Downregulation of HTRA1 Promotes EMT and Anoikis Resistance in Colorectal Cancer via Activation of Hippo/YAP1 Pathway by Facilitating LATS2 Degradation.

Abstract

Epithelial-mesenchymal transition (EMT) and anoikis resistance are crucial characteristics for tumor cell metastasis. High-temperature requirement A1 (HTRA1) has been identified as a serine protease with chaperone functions, but its role in the regulation of EMT, anoikis resistance, and metastasis in colorectal cancer (CRC) remains poorly understood.
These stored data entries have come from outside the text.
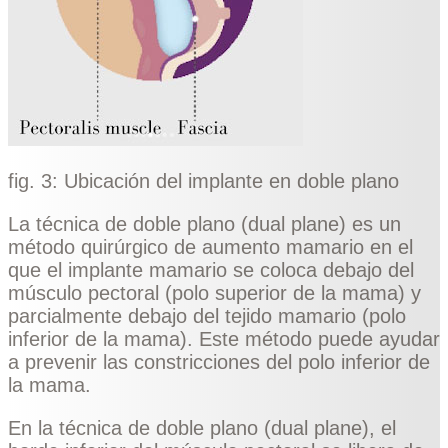
fig. 3: Ubicación del implante en doble plano
La técnica de doble plano (dual plane) es un
método quirúrgico de aumento mamario en el
que el implante mamario se coloca debajo del
músculo pectoral (polo superior de la mama) y
parcialmente debajo del tejido mamario (polo
inferior de la mama). Este método puede ayudar
a prevenir las constricciones del polo inferior de
la mama.
En la técnica de doble plano (dual plane), el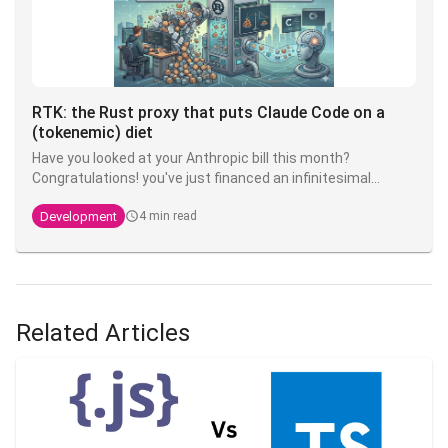
RTK: the Rust proxy that puts Claude Code on a
(tokenemic) diet
Have you looked at your Anthropic bill this month?
Congratulations! you've just financed an infinitesimal
fraction of the next model. The good news is that there's
Development
4 min read
an open source tool that can divide your token
consumption by 4 to 10 - and it's called
RTK
.
Related Articles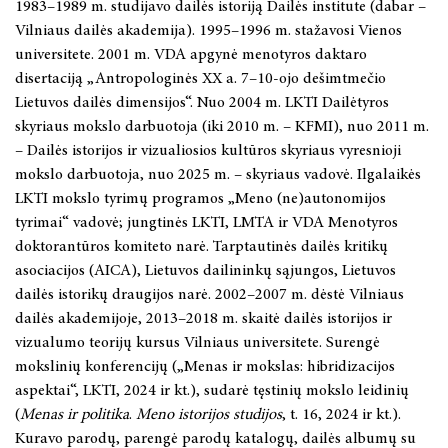
1983–1989 m. studijavo dailės istoriją Dailės institute (dabar –
Vilniaus dailės akademija). 1995–1996 m. stažavosi Vienos
universitete. 2001 m. VDA apgynė menotyros daktaro
disertaciją „Antropologinės XX a. 7–10-ojo dešimtmečio
Lietuvos dailės dimensijos“. Nuo 2004 m. LKTI Dailėtyros
skyriaus mokslo darbuotoja (iki 2010 m. – KFMI), nuo 2011 m.
– Dailės istorijos ir vizualiosios kultūros skyriaus vyresnioji
mokslo darbuotoja, nuo 2025 m. – skyriaus vadovė. Ilgalaikės
LKTI mokslo tyrimų programos „Meno (ne)autonomijos
tyrimai“ vadovė; jungtinės LKTI, LMTA ir VDA Menotyros
doktorantūros komiteto narė. Tarptautinės dailės kritikų
asociacijos (AICA), Lietuvos dailininkų sąjungos, Lietuvos
dailės istorikų draugijos narė. 2002–2007 m. dėstė Vilniaus
dailės akademijoje, 2013–2018 m. skaitė dailės istorijos ir
vizualumo teorijų kursus Vilniaus universitete. Surengė
mokslinių konferencijų („Menas ir mokslas: hibridizacijos
aspektai“, LKTI, 2024 ir kt.), sudarė tęstinių mokslo leidinių
(
Menas ir politika
.
Meno istorijos studijos
, t. 16, 2024 ir kt.).
Kuravo parodų, parengė parodų katalogų, dailės albumų su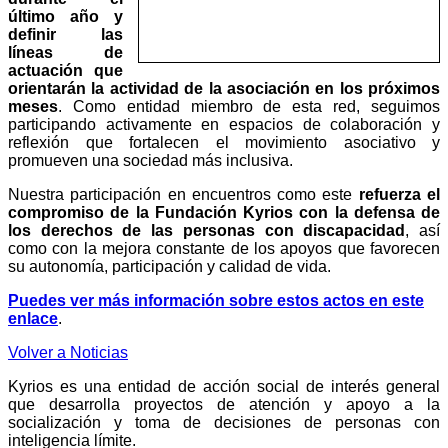
último año y
definir las
líneas de
actuación que
orientarán la actividad de la asociación en los próximos
meses
. Como entidad miembro de esta red, seguimos
participando activamente en espacios de colaboración y
reflexión que fortalecen el movimiento asociativo y
promueven una sociedad más inclusiva.
Nuestra participación en encuentros como este
refuerza el
compromiso de la Fundación Kyrios con la defensa de
los derechos de las personas con discapacidad
, así
como con la mejora constante de los apoyos que favorecen
su autonomía, participación y calidad de vida.
Puedes ver más información sobre estos actos en este
enlace
.
Volver a Noticias
Kyrios es una entidad de acción social de interés general
que desarrolla proyectos de atención y apoyo a la
socialización y toma de decisiones de personas con
inteligencia límite.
In this study, we identified that HTRA1 was downregulated in CRC tissues, and its low expression was significantly associated with advanced TNM stage and poor prognosis. Loss of HTRA1 facilitated EMT and anoikis resistance in CRC cells, thereby potentiating metastatic potential both in vitro and in vivo. Conversely, HTRA1 overexpression produced opposite effects. Furthermore, we carried out RNA-seq and found that HTRA1 was probably involved in the regulation of Hippo/YAP1 pathway. HTRA1 overexpression led to increased phosphorylation of YAP1 and decreased nuclear translocation, which could be largely reversed by XMU-MP-1, an inhibitor of the Hippo pathway. Mechanistically, HTRA1 directly bound to and stabilized large tumor suppressor gene 2 (LATS2), a key kinase of the Hippo pathway, which contributed to the inactivation of YAP1. Restoring LATS2 expression in HTRA1-deficient CRC cells decreased EMT and anoikis resistance. Altogether, our findings unveiled the negative regulatory function of HTRA1 in CRC progression through the regulation of the Hippo/YAP1 pathway, and supported HTRA1 as a potential therapeutic target in CRC.